Prior Auth ReformAmerican Medical Association

New Physician 'Gold Card' Law Will Cut Prior Authorization Delays

July 1, 2021

Texas became the first state to enact a gold-carding law, exempting physicians with 90%+ prior authorization approval rates from PA requirements for those services.

Read the original article at American Medical Association

AuthAnnie's Take

Our perspective on this story

In June 2021, Texas became the first state in the nation to enact a "gold-card" law for prior authorization, creating a pathway for physicians with demonstrated track records to bypass PA requirements for specific services. The law, championed by the Texas Medical Association and signed by Governor Abbott, exempts physicians who have a 90% or higher prior authorization approval rate for a given service from future PA requirements for that service. The concept is elegant: if a physician's clinical decisions are approved nine out of ten times, requiring pre-approval for every case represents waste without meaningful clinical oversight.

How Gold-Carding Works

The Texas law applies to state-regulated health plans — meaning commercial insurance plans regulated by the Texas Department of Insurance. It requires insurers to evaluate physicians' PA approval rates over a rolling six-month period. Physicians meeting the 90% threshold become exempt from PA for those specific services during the following six-month period. The exemption is not permanent; it must be re-earned each evaluation cycle.

The mechanism creates a performance-based system that rewards clinical accuracy. Physicians who consistently make medically appropriate decisions earn the right to practice without the friction of prior authorization. Those whose approval rates fall below the threshold remain subject to standard PA requirements. In principle, this aligns payer oversight with the population of physicians most likely to benefit from it.

Why This Matters Beyond Texas

The Texas gold-card law established a legislative model that other states have since adapted and adopted. By 2024, multiple states had enacted their own versions of gold-card legislation, each building on the Texas template while addressing implementation lessons learned in the Lone Star State. The AMA has made gold-carding a cornerstone of its national prior authorization reform advocacy.

For physician practices, gold-card programs represent a concrete operational benefit:

  • Reduced staff time spent on prior authorization for high-approval-rate services
  • Faster patient access to treatment without PA delays
  • A financial incentive to maintain clean documentation and coding practices that support high approval rates
  • Data-driven evidence of clinical appropriateness that strengthens the practice's position in payer negotiations

Implementation Challenges

The Texas experience has also revealed the gap between legislative intent and payer compliance. The Texas Medical Association has documented cases where insurers have been slow to implement gold-card exemptions, applied overly narrow interpretations of which services qualify, or failed to communicate clearly to practices about their exemption status. Some payers have structured their compliance in ways that require physicians to affirmatively claim their exemption rather than automatically applying it — adding friction to a process designed to reduce it.

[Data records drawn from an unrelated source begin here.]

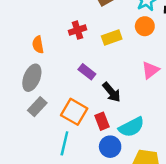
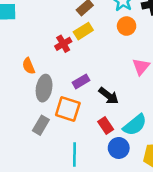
yellow rectangle: (112, 37) -> (83, 31), moved
purple rectangle: (87, 72) -> (81, 81), turned -56
gray ellipse: (32, 78) -> (44, 88), moved
orange square: (74, 112) -> (68, 109), moved

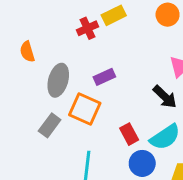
orange semicircle: (29, 66) -> (27, 52), moved
black arrow: (109, 96) -> (165, 97), moved

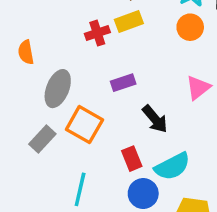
purple rectangle: (104, 77) -> (123, 83), moved
black arrow: (165, 97) -> (155, 119), moved

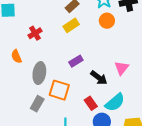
red cross: (97, 33) -> (35, 33), moved
pink triangle: (198, 88) -> (122, 68), moved

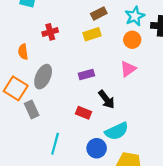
pink triangle: (122, 68) -> (128, 69), moved
orange square: (59, 90) -> (16, 88), moved
red rectangle: (91, 103) -> (83, 113), moved, turned -48
gray rectangle: (37, 104) -> (32, 109), turned -70

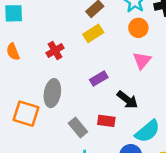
red cross: (50, 32) -> (55, 51), moved
orange semicircle: (23, 52) -> (13, 52), moved
gray rectangle: (32, 109) -> (78, 128), moved

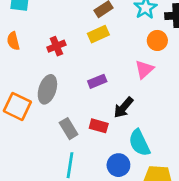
orange circle: (138, 28) -> (157, 40), moved
black arrow: (127, 100) -> (124, 107), turned 85
cyan semicircle: (147, 131) -> (139, 143), turned 96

These implementation challenges are instructive for practices in states considering or passing their own gold-card laws. Legislative enactment is necessary but not sufficient. Active monitoring of payer compliance, engagement with state medical associations tracking implementation, and systematic documentation of PA outcomes all contribute to making gold-card programs deliver on their promise.

The Broader Lesson

The Texas gold-card law is significant not only for its direct impact but for the principle it establishes: prior authorization should be risk-stratified based on evidence, not applied uniformly regardless of physician track record. That principle has implications that extend well beyond gold-card programs. It suggests that the entire PA system could benefit from performance-based approaches that focus payer oversight where it is most likely to identify clinical concerns, rather than consuming resources across all physicians and all services equally. For practices building denial management capabilities today, maintaining the data to demonstrate high approval rates is an investment in operational freedom tomorrow.